## Assignment
Leaving every image behind, reproduce the records word for word.

[Saved data entries]

▬▬▬▬▬▬▬▬▬▬

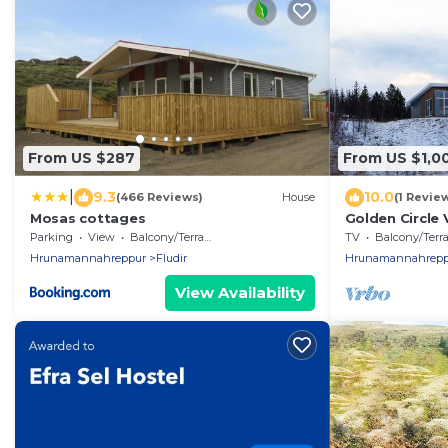
From US $287
From US $1,0
|
9.3
10.0
(466 Reviews)
House
(1 Revie
Mosas cottages
Golden Circle 
Parking
View
Balcony/Terrace
TV
Balcony/Terrac
Hrunamannahreppur
Fludir
Hrunamannahrepp
View Availability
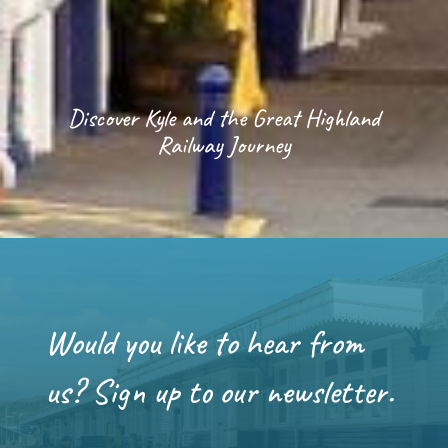
Discover Kyle and the Great Highland
Railway Journey
Would you like to hear from
us? Sign up to our newsletter.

▬▬▬▬▬▬▬▬▬▬

## Response to this task
From US $287
From US $1,0
|
9.3
10.0
(466 Reviews)
House
(1 Revie
Mosas cottages
Golden Circle 
Parking
View
Balcony/Terrace
TV
Balcony/Terrac
Hrunamannahreppur
Fludir
Hrunamannahrepp
View Availability
Discover Kyle and the Great Highland
Railway Journey
Would you like to hear from
us? Sign up to our newsletter.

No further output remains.